Opps! I hit the edit button again instead of quote. Anyways Thanks! No wonder why I couldn't find one. Now you why I am known as Amd_Man and not Intel_Man. :4-dontkno


----------



## narmour (May 6, 2009)

Amd_Man said:


> Opps! I hit the edit button again instead of quote. Anyways Thanks! No wonder why I couldn't find one. Now you why I am known as Amd_Man and not Intel_Man. :4-dontkno


Same here really... I started it off! haha.

The i5 2500k would be my recommended gaming CPU to date, it's the best gaming CPU at the moment. Games don't utilize the extra threads the i7 has so an i7 for gaming is not needed.

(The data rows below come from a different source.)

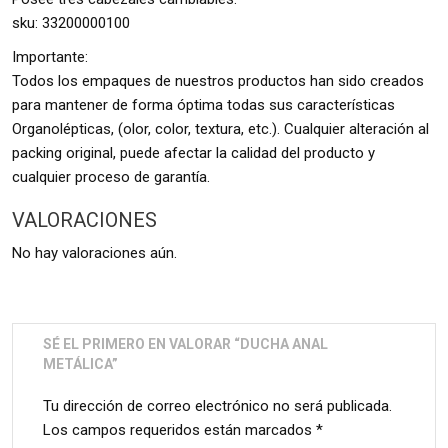
sku: 33200000100
Importante:
Todos los empaques de nuestros productos han sido creados
para mantener de forma óptima todas sus características
Organolépticas, (olor, color, textura, etc.). Cualquier alteración al
packing original, puede afectar la calidad del producto y
cualquier proceso de garantía.
VALORACIONES
No hay valoraciones aún.
SÉ EL PRIMERO EN VALORAR “DUCHA ANAL
METÁLICA”
Tu dirección de correo electrónico no será publicada.
Los campos requeridos están marcados
*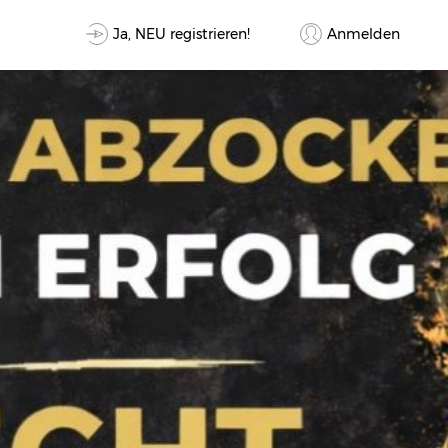
Ja, NEU registrieren!
Anmelden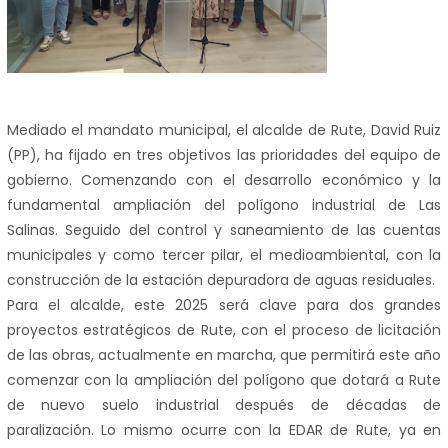
Mediado el mandato municipal, el alcalde de Rute, David Ruiz
(PP), ha fijado en tres objetivos las prioridades del equipo de
gobierno. Comenzando con el desarrollo económico y la
fundamental ampliación del polígono industrial de Las
Salinas. Seguido del control y saneamiento de las cuentas
municipales y como tercer pilar, el medioambiental, con la
construcción de la estación depuradora de aguas residuales.
Para el alcalde, este 2025 será clave para dos grandes
proyectos estratégicos de Rute, con el proceso de licitación
de las obras, actualmente en marcha, que permitirá este año
comenzar con la ampliación del polígono que dotará a Rute
de nuevo suelo industrial después de décadas de
paralización. Lo mismo ocurre con la EDAR de Rute, ya en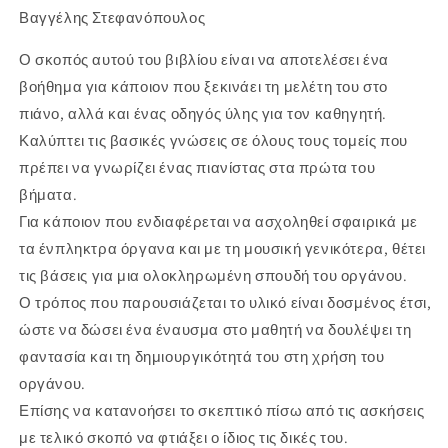
Βαγγέλης Στεφανόπουλος
Ο σκοπός αυτού του βιβλίου είναι να αποτελέσει ένα
βοήθημα για κάποιον που ξεκινάει τη μελέτη του στο
πιάνο, αλλά και ένας οδηγός ύλης για τον καθηγητή.
Καλύπτει τις βασικές γνώσεις σε όλους τους τομείς που
πρέπει να γνωρίζει ένας πιανίστας στα πρώτα του
βήματα.
Για κάποιον που ενδιαφέρεται να ασχοληθεί σφαιρικά με
τα ένπληκτρα όργανα και με τη μουσική γενικότερα, θέτει
τις βάσεις για μια ολοκληρωμένη σπουδή του οργάνου.
Ο τρόπος που παρουσιάζεται το υλικό είναι δοσμένος έτσι,
ώστε να δώσει ένα έναυσμα στο μαθητή να δουλέψει τη
φαντασία και τη δημιουργικότητά του στη χρήση του
οργάνου.
Επίσης να κατανοήσει το σκεπτικό πίσω από τις ασκήσεις
με τελικό σκοπό να φτιάξει ο ίδιος τις δικές του.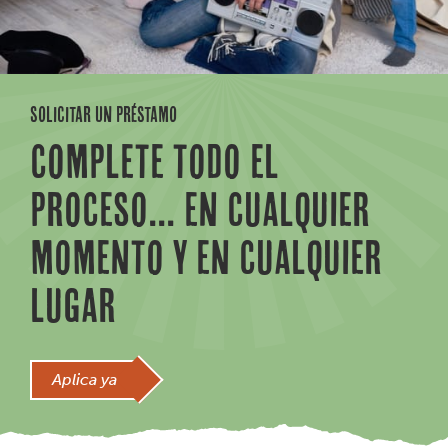
SOLICITAR UN PRÉSTAMO
COMPLETE TODO EL
PROCESO... EN CUALQUIER
MOMENTO Y EN CUALQUIER
LUGAR
Aplica ya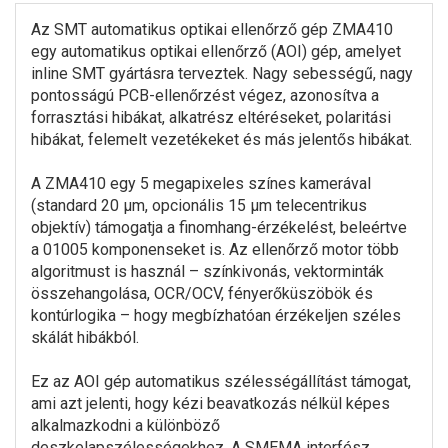
Az SMT automatikus optikai ellenőrző gép ZMA410
egy automatikus optikai ellenőrző (AOI) gép, amelyet
inline SMT gyártásra terveztek. Nagy sebességű, nagy
pontosságú PCB-ellenőrzést végez, azonosítva a
forrasztási hibákat, alkatrész eltéréseket, polaritási
hibákat, felemelt vezetékeket és más jelentős hibákat.
A ZMA410 egy 5 megapixeles színes kamerával
(standard 20 μm, opcionális 15 μm telecentrikus
objektív) támogatja a finomhang-érzékelést, beleértve
a 01005 komponenseket is. Az ellenőrző motor több
algoritmust is használ – színkivonás, vektorminták
összehangolása, OCR/OCV, fényerőküszöbök és
kontúrlogika – hogy megbízhatóan érzékeljen széles
skálát hibákból.
Ez az AOI gép automatikus szélességállítást támogat,
ami azt jelenti, hogy kézi beavatkozás nélkül képes
alkalmazkodni a különböző
deszkelapszélességekhez. A SMEMA interfész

I recommend Corsair PSU's specifically the HX750 or AX750. And I think your GPU sould be beefier - going for the i5 instead of the i7 should give you more money to spend there.

\narm


----------



## Tyree (May 10, 2009)

Look over our suggested builds.
http://www.techsupportforum.com/for...evised-2011-and-updated-regularly-448272.html


----------



## Syck0 (Jul 20, 2011)

Tyree said:


> Look over our suggested builds.
> http://www.techsupportforum.com/for...evised-2011-and-updated-regularly-448272.html


i see that everybuild has a ati radeon GPU, dont like the Nvidia ?


----------



## Tyree (May 10, 2009)

Nothing wrong with Nvidia chipped GPU's, I prefer them, but ATI is the better bang for buck.
The components in the suggested builds are suggestions for hardware that we know to be top quality but they can be changed to personal preference.


----------



## Timer5 (Dec 13, 2009)

Hey Ati is a good company I swear by them my self.


----------